Exercise instructions> Please transcribe the entries below exactly and leave out every picture.

Data section>
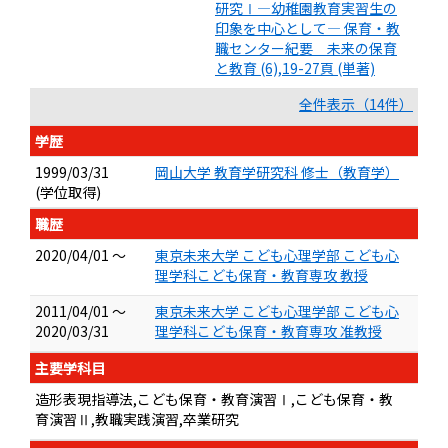
研究Ⅰ―幼稚園教育実習生の
印象を中心として― 保育・教
職センター紀要 未来の保育
と教育 (6),19-27頁 (単著)
全件表示（14件）
学歴
1999/03/31
岡山大学 教育学研究科 修士（教育学）
(学位取得)
職歴
2020/04/01 ～
東京未来大学 こども心理学部 こども心
理学科こども保育・教育専攻 教授
2011/04/01 ～
東京未来大学 こども心理学部 こども心
2020/03/31
理学科こども保育・教育専攻 准教授
主要学科目
造形表現指導法,こども保育・教育演習Ⅰ,こども保育・教
育演習Ⅱ,教職実践演習,卒業研究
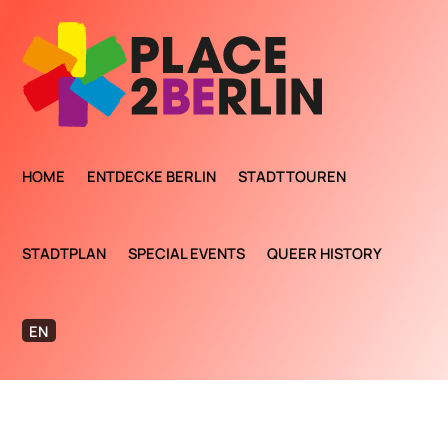
HOME
ENTDECKE BERLIN
STADTTOUREN
STADTPLAN
SPECIAL EVENTS
QUEER HISTORY
EN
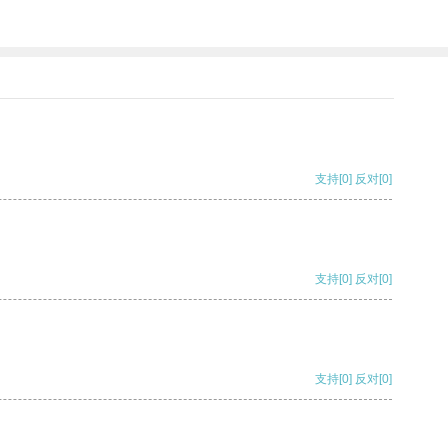
支持
[0]
反对
[0]
支持
[0]
反对
[0]
支持
[0]
反对
[0]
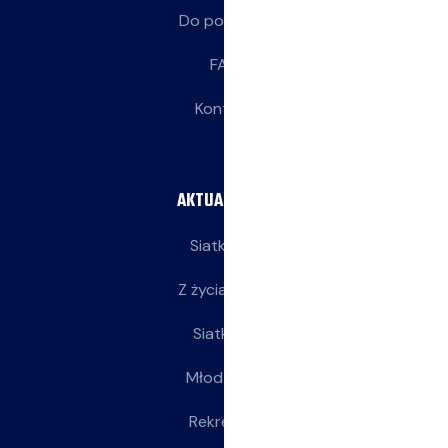
Do pobrania
FAQ
Kontakt
AKTUALNOŚCI
Siatkarze
Z życia klubu
Siatkarki
Młodziczki
Rekreacja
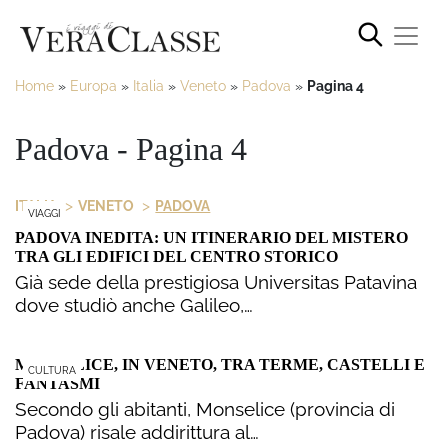
Home
»
Europa
»
Italia
»
Veneto
»
Padova
»
Pagina 4
Padova - Pagina 4
>
>
ITALIA
VENETO
PADOVA
VIAGGI
PADOVA INEDITA: UN ITINERARIO DEL MISTERO
TRA GLI EDIFICI DEL CENTRO STORICO
Già sede della prestigiosa Universitas Patavina
dove studiò anche Galileo,…
MONSELICE, IN VENETO, TRA TERME, CASTELLI E
CULTURA
FANTASMI
Secondo gli abitanti, Monselice (provincia di
Padova) risale addirittura al…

Solution for this problem>
研究Ⅰ―幼稚園教育実習生の
印象を中心として― 保育・教
職センター紀要 未来の保育
と教育 (6),19-27頁 (単著)
全件表示（14件）
学歴
1999/03/31
岡山大学 教育学研究科 修士（教育学）
(学位取得)
職歴
2020/04/01 ～
東京未来大学 こども心理学部 こども心
理学科こども保育・教育専攻 教授
2011/04/01 ～
東京未来大学 こども心理学部 こども心
2020/03/31
理学科こども保育・教育専攻 准教授
主要学科目
造形表現指導法,こども保育・教育演習Ⅰ,こども保育・教
育演習Ⅱ,教職実践演習,卒業研究
HOME
ENTDECKE BERLIN
STADTTOUREN
STADTPLAN
SPECIAL EVENTS
QUEER HISTORY
EN
支持
[0]
反对
[0]
支持
[0]
反对
[0]
支持
[0]
反对
[0]
Do pobrania
FAQ
Kontakt
AKTUALNOŚCI
Siatkarze
Z życia klubu
Siatkarki
Młodziczki
Rekreacja
Home
»
Europa
»
Italia
»
Veneto
»
Padova
»
Pagina 4
Padova - Pagina 4
>
>
ITALIA
VENETO
PADOVA
VIAGGI
PADOVA INEDITA: UN ITINERARIO DEL MISTERO
TRA GLI EDIFICI DEL CENTRO STORICO
Già sede della prestigiosa Universitas Patavina
dove studiò anche Galileo,…
MONSELICE, IN VENETO, TRA TERME, CASTELLI E
CULTURA
FANTASMI
Secondo gli abitanti, Monselice (provincia di
Padova) risale addirittura al…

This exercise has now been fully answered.